Under the action of the spring assembly 33 indicated with broken lines - provided that the springs 33 are pre-tensioned - or the pressure medium supplied by the pressure medium source 31, the piston 13 is extended in the axial direction 26 at the beginning of the riveting process, as a result of which the otherwise closed end face 36 the die 27 receives an offset 8. The force acting on the piston 13 causes the two sheets 2 and 3 to be arched into the recess 40 of the semi-hollow rivet 14 at the beginning of the riveting process, as is the case on the left side of Fig. 4 can see. With the progress of the riveting process, the piston 13 then withdraws in the axial direction 26 and an ideal closing head 41 is created, which is shown on the right half of FIG.

Ziffemverzeichnisnϊs

1 full rivet

2 sheet

3 sheet

4 die

5 ring-shaped elevation

6 local deformation

7 ring groove

8 offset

9 stamp organ

10 upper stop

11 hollow stamp

12 lower stop

13 pistons

14 semi-tubular rivet

15 upper stop

16 lower stop

17 undercut

18 outer part

19 thickening

20 hold-down devices

21 end face

22 inner diameter

23 shaft

24 cylinders

25 rivet punches

26 axial direction

27 die

28 die housing

29 end face

30 annulus

31 pressure medium source

32 pressure relief valve

33 spring assembly

34 hump-shaped elevation

35 depression

36 end face

37 lower cutting edge

38 ring groove

39 vent hole

40 recess

41 closing head

Claims

claims

1 tool for setting punch rivets, in particular full rivets or semi-hollow rivets, with a hold-down device for pretensioning the parts to be joined, in particular sheet metal, a rivet punch guided axially movably in a cylinder of the hold-down device and a die opposite the hold-down device with an elevation on one Section of its end face facing the riveting die, characterized in that the end face (21, 36) of the die (27) is divided radially outside the elevation (5, 34) into sections (5 29, 34 35) and the individual sections (5 , 29, 34, 35) of the end face (21, 36) as a function of the depth of penetration of the rivet (1, 14) into the joining parts (2, 3) or of the force exerted by the rivet punch (25) on the punch rivet (1 , 14) exercises in the axial direction (26) against each other

2. Tool according to claim 1, characterized in that the axially displaceable sections (29, 34) of the end face (21, 36) of the die (27) can be acted upon by the force of springs (33)

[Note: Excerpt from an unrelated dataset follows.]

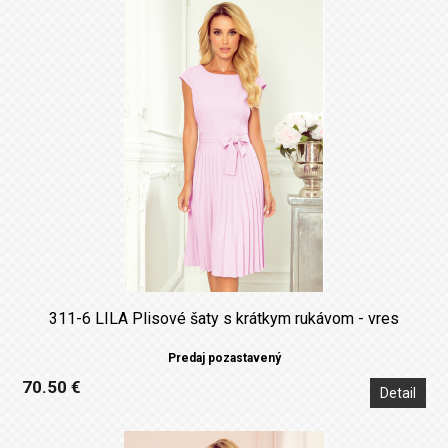
311-6 LILA Plisové šaty s krátkym rukávom - vres
Predaj pozastavený
70.50 €
Detail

3 Tool according to claim 1, characterized in that the axially displaceable sections (29,34) of the end face (21, 36) of the die (27) can be acted upon by the force of a pressure medium which is generated by a pressure medium source (31)

4 Tool according to claim 1 for setting a solid rivet with an annular elevation of the end face of the die, characterized in that the portions (29) of the end face (21) concentrically surrounding the annular elevation (5) are formed as parts of a punch member (9) and opposite the annular elevation (5) in the axial direction (26) Tool according to Claim 1 for setting a semi-hollow rivet with a boss-shaped elevation in the center of the end face of the die, characterized in that the surface section having the boss-shaped elevation (34) is designed as part of a piston (13) and in relation to the other sections concentrically surrounding it (35) the end face (36) of the die (27) in the axial direction (26) is displaceable.